Not Quite Those Same Recommendations
Kyle Baxter quotes approvingly a letter Ken Rogoff wrote to Joseph Stiglitz in 2002 passionately disputing Stiglitz’ recommendations that developing nations print more money to get out of debt. I can’t say I have a lot of expertise on what developing nations in the early aughts should or should not have been doing about their debt, so I’ll leave that aside. I can’t say I have a lot of expertise on the following either, but I have enough to raise my own dispute. From Kyle:
This [letter] is also worth reading because those same recommendations Stiglitz made for developing nations then are the same ones Krugman et al. are making now for European nations struggling under the heavy weight of their debt.

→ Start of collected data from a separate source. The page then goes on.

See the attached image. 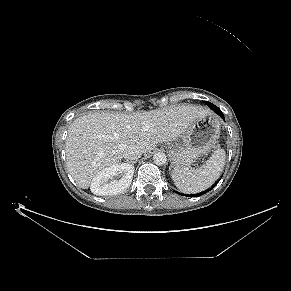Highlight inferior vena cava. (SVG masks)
Wrapping results in <instances>:
<instances>
[{
  "label": "inferior vena cava",
  "mask_w": 291,
  "mask_h": 291,
  "mask_svg": "<svg viewBox=\"0 0 291 291\" xmlns=\"http://www.w3.org/2000/svg\"><path fill=\"white\" fill-rule=\"evenodd\" d=\"M141 155V150L136 146H130L126 148L123 152L124 158L129 162L137 161L141 157Z\"/></svg>",
  "instance_id": "obj_1"
}]
</instances>
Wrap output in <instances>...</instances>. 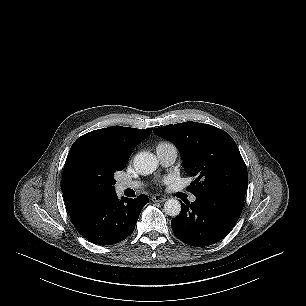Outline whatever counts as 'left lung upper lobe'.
I'll return each mask as SVG.
<instances>
[{
	"label": "left lung upper lobe",
	"mask_w": 306,
	"mask_h": 306,
	"mask_svg": "<svg viewBox=\"0 0 306 306\" xmlns=\"http://www.w3.org/2000/svg\"><path fill=\"white\" fill-rule=\"evenodd\" d=\"M177 146L187 173L196 179L187 187L195 196L226 195L244 199L248 173L229 134L209 124L184 122L154 129Z\"/></svg>",
	"instance_id": "1"
}]
</instances>
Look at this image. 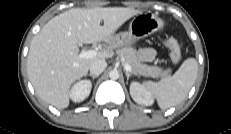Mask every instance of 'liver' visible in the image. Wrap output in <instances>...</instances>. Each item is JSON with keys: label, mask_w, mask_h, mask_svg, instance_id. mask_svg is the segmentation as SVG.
I'll use <instances>...</instances> for the list:
<instances>
[{"label": "liver", "mask_w": 231, "mask_h": 134, "mask_svg": "<svg viewBox=\"0 0 231 134\" xmlns=\"http://www.w3.org/2000/svg\"><path fill=\"white\" fill-rule=\"evenodd\" d=\"M139 13L124 7L72 8L50 19L33 37L27 58L28 77L38 96L58 109L68 107L71 85L87 75L95 60L113 55L101 51L94 58H80L77 44H111L118 28Z\"/></svg>", "instance_id": "liver-1"}]
</instances>
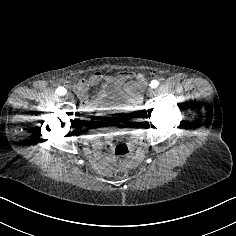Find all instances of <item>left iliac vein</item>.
Returning <instances> with one entry per match:
<instances>
[{"instance_id":"4c4485c4","label":"left iliac vein","mask_w":236,"mask_h":236,"mask_svg":"<svg viewBox=\"0 0 236 236\" xmlns=\"http://www.w3.org/2000/svg\"><path fill=\"white\" fill-rule=\"evenodd\" d=\"M144 94L147 96V97H150V98H153L155 95H156V92L151 89V88H147L145 91H144Z\"/></svg>"}]
</instances>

Not quite. It’s not the heavy weight of debt (as Krugman has posted about at length the past week, most notably in this column) that’s causing European nations to struggle. What’s causing those nations to struggle is their inability (until recently) to finance that debt at any sort of tenable rate (7% or under). The reason those governments couldn’t finance their debt is that investors don’t want to purchase debt that might not be paid back. The reason the debt might not be paid back is that, unlike the case of the United States, Great Britain, Finland, and various developing nations, European countries like Spain, Italy, and yes, Greece, can’t print their own money (their own money being Euros). Therefore, they’re at risk of not being able to pay back their Euro-denominated debt. The United States, on the other hand, will never be unable to print dollars, and will always be able to pay back its dollar-denominated debt.